Clarification Questions
Before diving into the solution, here are 5 important clarifications and assumptions to discuss during an interview:
-
Expression format: What operations are supported? (Assumption: Addition ‘+’, subtraction ‘-‘, multiplication ‘*’, division ‘/’, parentheses ‘()’)
-
Operator precedence: What is the precedence? (Assumption: Standard - parentheses first, then multiplication/division, then addition/subtraction)
-
Division handling: How should division be handled? (Assumption: Integer division - truncate toward zero)
-
Return value: What should we return? (Assumption: Integer result of evaluating the expression)
-
Whitespace: Should we ignore whitespace? (Assumption: Yes - spaces can be ignored)
Interview Deduction Process (30 minutes)
Step 1: Brute-Force Approach (8 minutes)
Use a recursive descent parser: parse the expression by handling parentheses recursively. For each level, evaluate expressions inside parentheses first, then replace them with their results. Handle operator precedence by doing multiple passes: first evaluate all multiplications/divisions, then all additions/subtractions. This approach works but requires multiple passes and can be inefficient, especially with deeply nested parentheses.

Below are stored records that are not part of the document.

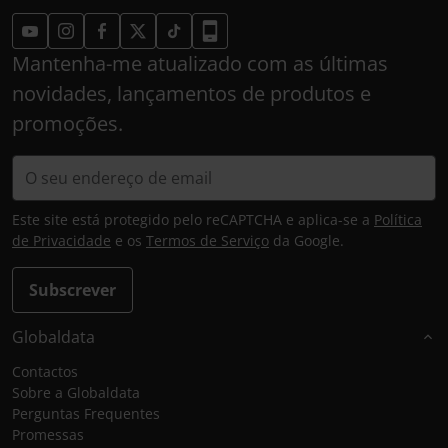
Mantenha-me atualizado com as últimas
novidades, lançamentos de produtos e
promoções.
Este site está protegido pelo reCAPTCHA e aplica-se a
Política
de Privacidade
e os
Termos de Serviço
da Google.
Subscrever
Globaldata
Contactos
Sobre a Globaldata
Perguntas Frequentes
Promessas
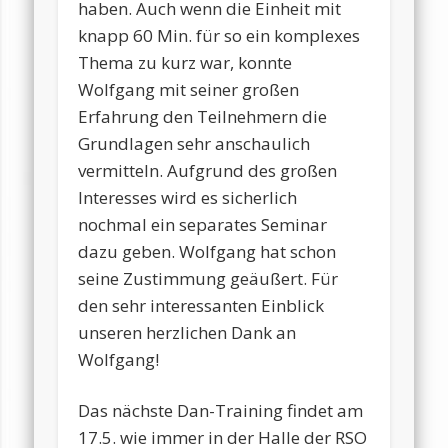
haben. Auch wenn die Einheit mit
knapp 60 Min. für so ein komplexes
Thema zu kurz war, konnte
Wolfgang mit seiner großen
Erfahrung den Teilnehmern die
Grundlagen sehr anschaulich
vermitteln. Aufgrund des großen
Interesses wird es sicherlich
nochmal ein separates Seminar
dazu geben. Wolfgang hat schon
seine Zustimmung geäußert. Für
den sehr interessanten Einblick
unseren herzlichen Dank an
Wolfgang!
Das nächste Dan-Training findet am
17.5. wie immer in der Halle der RSO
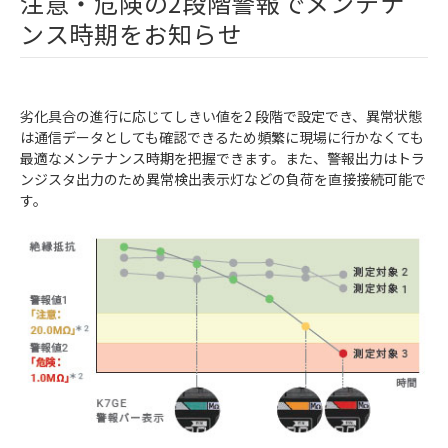
注意・危険の2段階警報でメンテナ
ンス時期をお知らせ
劣化具合の進行に応じてしきい値を2 段階で設定でき、異常状態
は通信データとしても確認できるため頻繁に現場に行かなくても
最適なメンテナンス時期を把握できます。また、警報出力はトラ
ンジスタ出力のため異常検出表示灯などの負荷を直接接続可能で
す。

Step 2: Semi-Optimized Approach (10 minutes)
Convert the infix expression to postfix (RPN) using the shunting yard algorithm, then evaluate the postfix expression. This handles operator precedence correctly but requires two passes: one for conversion and one for evaluation. The conversion step uses a stack to handle operators and parentheses, which adds complexity. Alternatively, use two stacks (operands and operators) and evaluate on-the-fly, but managing operator precedence with two stacks can be tricky.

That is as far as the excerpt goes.